In the terms that the Bill was amended in another place, that would be without prejudice to the FMA's discretionary powers under the scheme to disqualify people from membership. The Opposition have tabled a further amendment here to delete the words "without prejudice" and so forth; but I think that it is important for the FMA to retain the power to ban people according to its own rules. If an appeal succeeds on the grounds of mistaken identity, for example, there would be no reason why the FMA should not wish the person to be reinstated without further ado. There could be other circumstances; for example, where a conviction were set aside on a technicality or a court found that someone's behaviour was not such as to warrant a criminal conviction, but where that behaviour did meet the criteria for disqualification under the national membership scheme. After all, one of the main points of giving the FMA discretionary powers to ban people is to enable it to deal with misbehaviour that does not constitute a criminal offence.

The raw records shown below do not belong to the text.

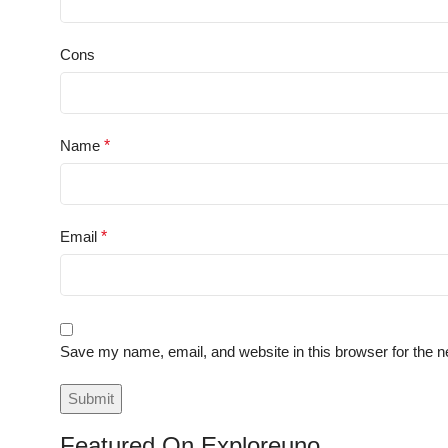
Cons
Name
*
Email
*
Save my name, email, and website in this browser for the n
Featured On Exploreuno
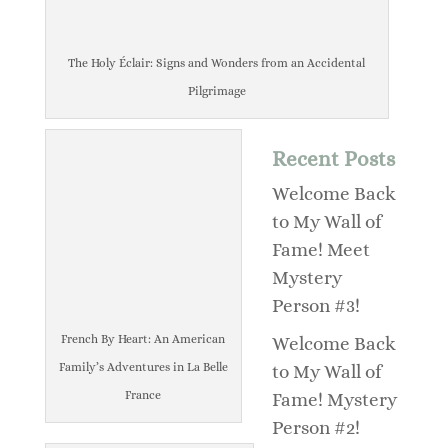
The Holy Éclair: Signs and Wonders from an Accidental
Pilgrimage
Recent Posts
Welcome Back
to My Wall of
Fame! Meet
Mystery
Person #3!
French By Heart: An American
Welcome Back
Family’s Adventures in La Belle
to My Wall of
France
Fame! Mystery
Person #2!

I should also make the point that, if the FMA were to decide against re-instating the membership of someone who had appealed successfully against a conviction of a sentence, it would have to do so according to the procedures required by the scheme. In other words, the authority would have to notify the person concerned in writing of the reasons for its decision and he or she would have the right to challenge it —as anyone affected by the FMA's discretionary powers can.

The government amendment makes sure that someone whose appeal against a conviction is successful can be re-instated into membership. At the same time it safeguards the ability of the FMA to deal consistently with the possibility of discretionary disqualification. I commend it to your Lordships and I invite noble Lords to withdraw their amendment.

Moved, That this House do agree with the Commons in the said amendment. —(Lord Hesketh.)